Cite as: http://hdl.handle.net/21.11116/0000-0005-C42D-C
Abstract
Local measures of neurotransmitters provide crucial insights into neurobiological changes underlying altered functional connectivity in psychiatric disorders. However, non-invasive neuroimaging techniques such as magnetic resonance spectroscopy (MRS) may cover anatomically and functionally distinct areas, such as p32 and p24 of the pregenual anterior cingulate cortex (pgACC). Here, we aimed to overcome this low spatial specificity of MRS by predicting local glutamate and GABA based on functional characteristics and neuroanatomy in a sample of 88 human participants (35 females), using complementary machine learning approaches. Functional connectivity profiles of pgACC area p32 predicted pgACC glutamate better than chance (R2 = .324) and explained more variance compared to area p24 using both elastic net and partial least squares regression. In contrast, GABA could not be robustly predicted.

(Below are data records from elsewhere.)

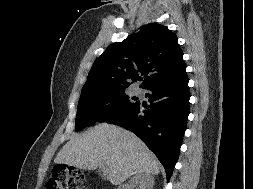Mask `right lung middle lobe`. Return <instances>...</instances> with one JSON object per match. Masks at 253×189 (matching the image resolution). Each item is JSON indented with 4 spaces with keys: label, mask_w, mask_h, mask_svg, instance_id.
<instances>
[{
    "label": "right lung middle lobe",
    "mask_w": 253,
    "mask_h": 189,
    "mask_svg": "<svg viewBox=\"0 0 253 189\" xmlns=\"http://www.w3.org/2000/svg\"><path fill=\"white\" fill-rule=\"evenodd\" d=\"M127 87L108 86L81 92L78 103L75 130L106 122L132 109L138 102H131L125 94Z\"/></svg>",
    "instance_id": "obj_1"
}]
</instances>
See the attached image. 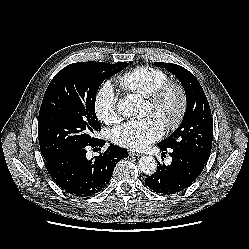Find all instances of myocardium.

To summarize, machine learning helps exploit the high resolution of fMRI to improve the interpretation of local neurometabolism. Our augmented multimodal imaging analysis can deliver novel insights into neurobiology by using complementary information. Magnetic resonance spectroscopy (MRS) measures local glutamate and GABA non-invasively. However, conventional MRS requires large voxels compared to fMRI, due to its inherently low signal-to-noise ratio. Consequently, a single MRS voxel may cover areas with distinct cytoarchitecture. In the largest multimodal 7 Tesla machine learning study to date, we overcome this limitation by capitalizing on the spatial resolution of fMRI to predict local neurotransmitters in the PFC. Critically, we found that prefrontal glutamate could be robustly and exclusively predicted from the functional connectivity fingerprint of one out of two anatomically and functionally defined areas that form the pregenual anterior cingulate cortex. Our approach provides greater spatial specificity on neurotransmitter levels, potentially improving understanding of altered functional connectivity in mental disorders.